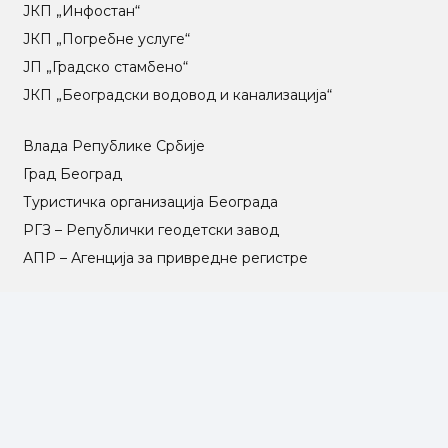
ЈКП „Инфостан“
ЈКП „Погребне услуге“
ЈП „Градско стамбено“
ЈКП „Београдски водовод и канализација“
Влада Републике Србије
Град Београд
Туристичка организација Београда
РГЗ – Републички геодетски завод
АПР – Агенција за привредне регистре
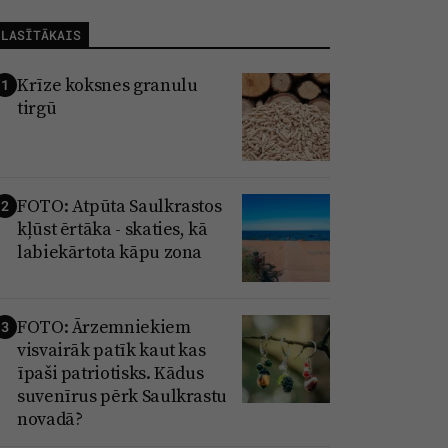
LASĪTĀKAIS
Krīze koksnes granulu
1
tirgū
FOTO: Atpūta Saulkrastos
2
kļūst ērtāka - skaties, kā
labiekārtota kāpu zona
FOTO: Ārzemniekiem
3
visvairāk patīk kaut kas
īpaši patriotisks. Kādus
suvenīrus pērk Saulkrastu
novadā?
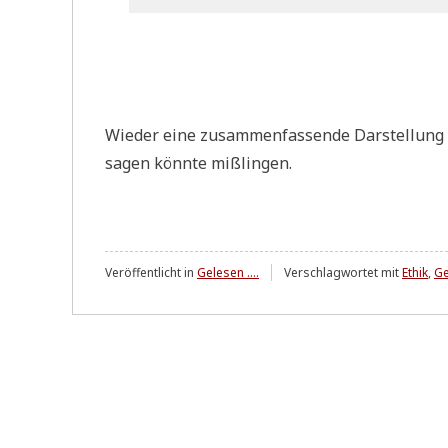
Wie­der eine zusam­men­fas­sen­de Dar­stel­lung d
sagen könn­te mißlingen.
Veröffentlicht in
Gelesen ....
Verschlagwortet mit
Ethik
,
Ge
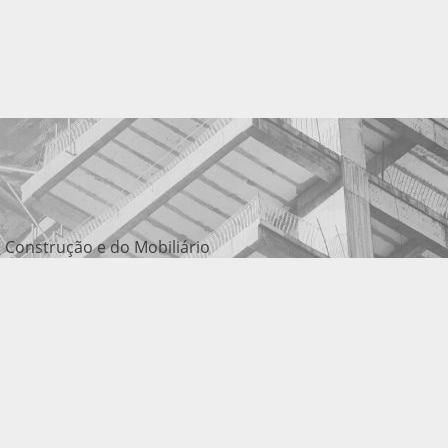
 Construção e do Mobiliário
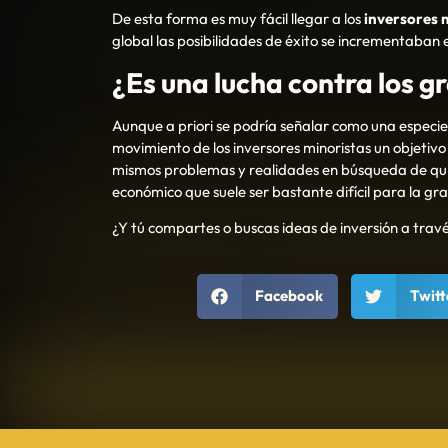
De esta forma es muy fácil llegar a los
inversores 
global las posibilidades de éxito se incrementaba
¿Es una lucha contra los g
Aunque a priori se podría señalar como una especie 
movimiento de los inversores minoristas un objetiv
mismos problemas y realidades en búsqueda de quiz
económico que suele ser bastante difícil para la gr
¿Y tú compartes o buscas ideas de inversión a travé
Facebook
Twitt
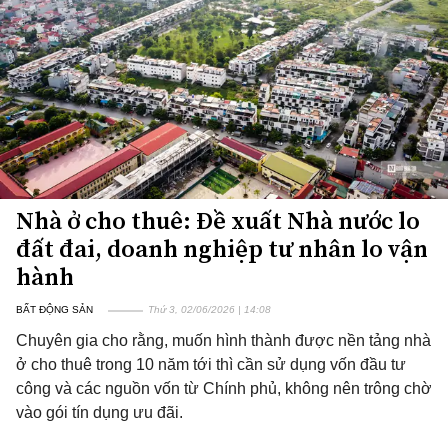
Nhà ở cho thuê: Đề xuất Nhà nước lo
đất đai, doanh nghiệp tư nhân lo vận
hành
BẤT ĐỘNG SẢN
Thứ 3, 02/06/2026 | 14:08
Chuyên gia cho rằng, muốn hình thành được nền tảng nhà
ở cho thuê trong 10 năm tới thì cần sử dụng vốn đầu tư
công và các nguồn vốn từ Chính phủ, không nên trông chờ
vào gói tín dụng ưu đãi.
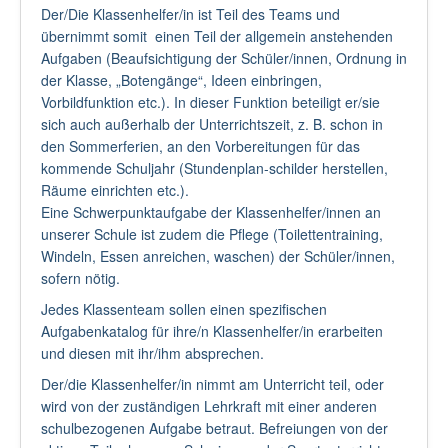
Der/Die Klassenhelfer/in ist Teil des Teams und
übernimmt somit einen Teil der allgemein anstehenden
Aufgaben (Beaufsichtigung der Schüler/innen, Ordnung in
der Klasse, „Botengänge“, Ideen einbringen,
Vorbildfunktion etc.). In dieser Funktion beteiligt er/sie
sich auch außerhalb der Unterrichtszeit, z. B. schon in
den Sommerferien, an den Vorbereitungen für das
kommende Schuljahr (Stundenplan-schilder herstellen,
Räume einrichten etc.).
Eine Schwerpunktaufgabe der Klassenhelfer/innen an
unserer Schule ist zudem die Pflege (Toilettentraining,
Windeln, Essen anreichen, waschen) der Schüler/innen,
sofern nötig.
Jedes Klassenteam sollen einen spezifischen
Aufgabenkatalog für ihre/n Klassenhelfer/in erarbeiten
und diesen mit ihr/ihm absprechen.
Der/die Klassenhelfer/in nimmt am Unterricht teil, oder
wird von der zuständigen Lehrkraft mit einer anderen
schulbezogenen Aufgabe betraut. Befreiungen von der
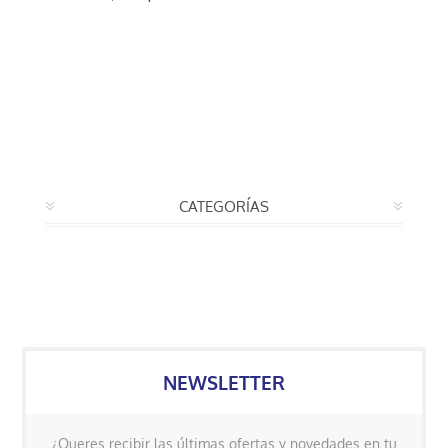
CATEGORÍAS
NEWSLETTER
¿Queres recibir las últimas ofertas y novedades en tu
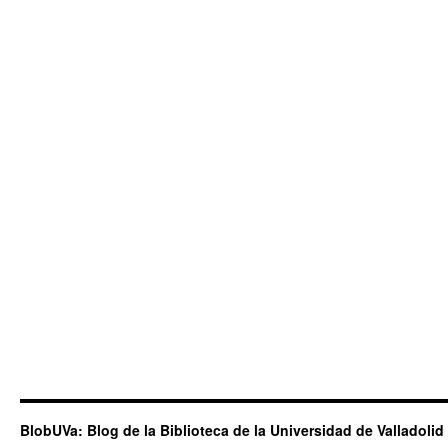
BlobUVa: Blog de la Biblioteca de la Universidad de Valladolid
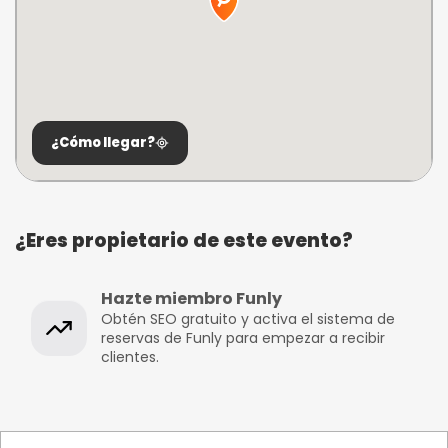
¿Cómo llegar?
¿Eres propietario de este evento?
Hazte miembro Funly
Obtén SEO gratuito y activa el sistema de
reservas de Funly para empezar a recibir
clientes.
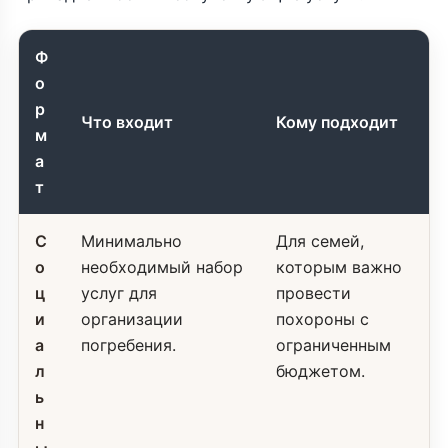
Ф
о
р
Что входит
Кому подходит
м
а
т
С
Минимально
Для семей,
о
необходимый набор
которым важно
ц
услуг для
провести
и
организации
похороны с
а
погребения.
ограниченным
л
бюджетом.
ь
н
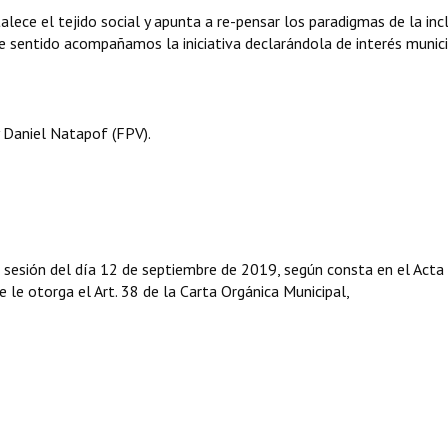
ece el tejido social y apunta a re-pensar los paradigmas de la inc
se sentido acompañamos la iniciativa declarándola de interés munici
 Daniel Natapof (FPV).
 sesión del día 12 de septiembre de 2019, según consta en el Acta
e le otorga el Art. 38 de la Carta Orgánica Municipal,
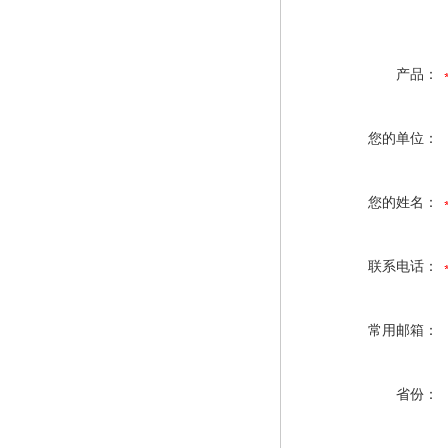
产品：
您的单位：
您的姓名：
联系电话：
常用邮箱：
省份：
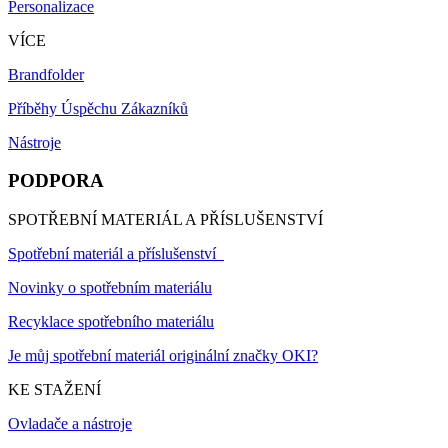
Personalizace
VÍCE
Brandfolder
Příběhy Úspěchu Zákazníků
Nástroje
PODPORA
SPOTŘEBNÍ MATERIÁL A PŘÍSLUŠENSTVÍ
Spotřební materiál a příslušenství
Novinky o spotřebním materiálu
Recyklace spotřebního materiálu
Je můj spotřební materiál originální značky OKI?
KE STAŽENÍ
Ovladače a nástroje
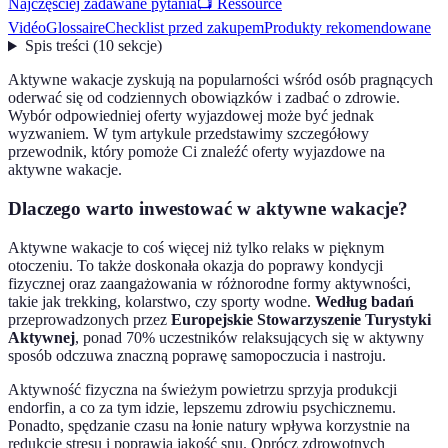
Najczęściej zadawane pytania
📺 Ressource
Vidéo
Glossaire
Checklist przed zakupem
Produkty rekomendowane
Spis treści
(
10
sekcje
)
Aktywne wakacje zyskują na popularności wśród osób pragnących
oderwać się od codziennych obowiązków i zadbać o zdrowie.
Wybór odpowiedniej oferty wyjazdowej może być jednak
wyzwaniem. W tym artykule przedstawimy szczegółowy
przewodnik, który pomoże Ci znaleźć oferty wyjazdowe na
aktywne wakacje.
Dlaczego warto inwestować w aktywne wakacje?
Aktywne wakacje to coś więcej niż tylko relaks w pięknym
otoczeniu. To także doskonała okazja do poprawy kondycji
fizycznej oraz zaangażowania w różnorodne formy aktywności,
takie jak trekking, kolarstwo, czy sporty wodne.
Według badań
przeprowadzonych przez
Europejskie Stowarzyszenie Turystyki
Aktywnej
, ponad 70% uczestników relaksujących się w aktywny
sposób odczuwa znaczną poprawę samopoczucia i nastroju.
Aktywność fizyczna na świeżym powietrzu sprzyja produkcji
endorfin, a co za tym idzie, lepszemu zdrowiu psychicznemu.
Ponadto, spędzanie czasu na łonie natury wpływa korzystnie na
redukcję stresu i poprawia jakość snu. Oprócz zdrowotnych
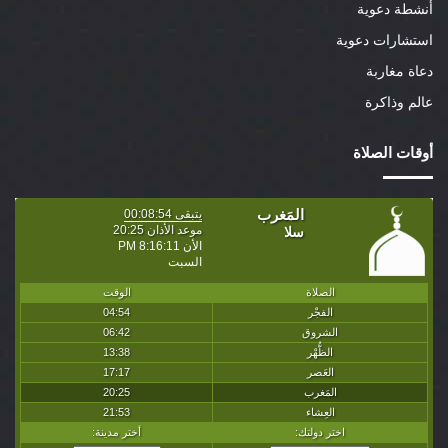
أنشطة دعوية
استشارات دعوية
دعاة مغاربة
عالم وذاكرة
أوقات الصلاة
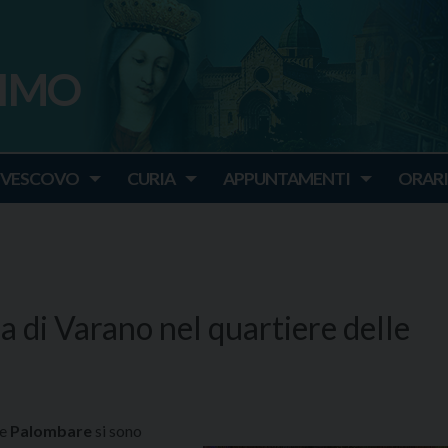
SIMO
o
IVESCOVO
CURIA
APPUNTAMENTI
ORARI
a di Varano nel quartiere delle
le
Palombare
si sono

++++++

### WHAT TO WORK ON
When copying from the data above, begin at the line containing "Hazte miembro Funly" and end at the line containing "sposób odczuwa znaczną"; return those lines exactly and leave all pictures behind.

### SOLUTION FOR THIS EXERCISE
Hazte miembro Funly
Obtén SEO gratuito y activa el sistema de
reservas de Funly para empezar a recibir
clientes.
Ф
о
р
Что входит
Кому подходит
м
а
т
С
Минимально
Для семей,
о
необходимый набор
которым важно
ц
услуг для
провести
и
организации
похороны с
а
погребения.
ограниченным
л
бюджетом.
ь
н
ece el tejido social y apunta a re-pensar los paradigmas de la inc
se sentido acompañamos la iniciativa declarándola de interés munici
 Daniel Natapof (FPV).
 sesión del día 12 de septiembre de 2019, según consta en el Acta
e le otorga el Art. 38 de la Carta Orgánica Municipal,
产品：
您的单位：
您的姓名：
联系电话：
常用邮箱：
省份：
Personalizace
VÍCE
Brandfolder
Příběhy Úspěchu Zákazníků
Nástroje
PODPORA
SPOTŘEBNÍ MATERIÁL A PŘÍSLUŠENSTVÍ
Spotřební materiál a příslušenství
Novinky o spotřebním materiálu
Recyklace spotřebního materiálu
Je můj spotřební materiál originální značky OKI?
KE STAŽENÍ
Ovladače a nástroje
Najczęściej zadawane pytania
📺 Ressource
Vidéo
Glossaire
Checklist przed zakupem
Produkty rekomendowane
Spis treści
(
10
sekcje
)
Aktywne wakacje zyskują na popularności wśród osób pragnących
oderwać się od codziennych obowiązków i zadbać o zdrowie.
Wybór odpowiedniej oferty wyjazdowej może być jednak
wyzwaniem. W tym artykule przedstawimy szczegółowy
przewodnik, który pomoże Ci znaleźć oferty wyjazdowe na
aktywne wakacje.
Dlaczego warto inwestować w aktywne wakacje?
Aktywne wakacje to coś więcej niż tylko relaks w pięknym
otoczeniu. To także doskonała okazja do poprawy kondycji
fizycznej oraz zaangażowania w różnorodne formy aktywności,
takie jak trekking, kolarstwo, czy sporty wodne.
Według badań
przeprowadzonych przez
Europejskie Stowarzyszenie Turystyki
Aktywnej
, ponad 70% uczestników relaksujących się w aktywny
sposób odczuwa znaczną poprawę samopoczucia i nastroju.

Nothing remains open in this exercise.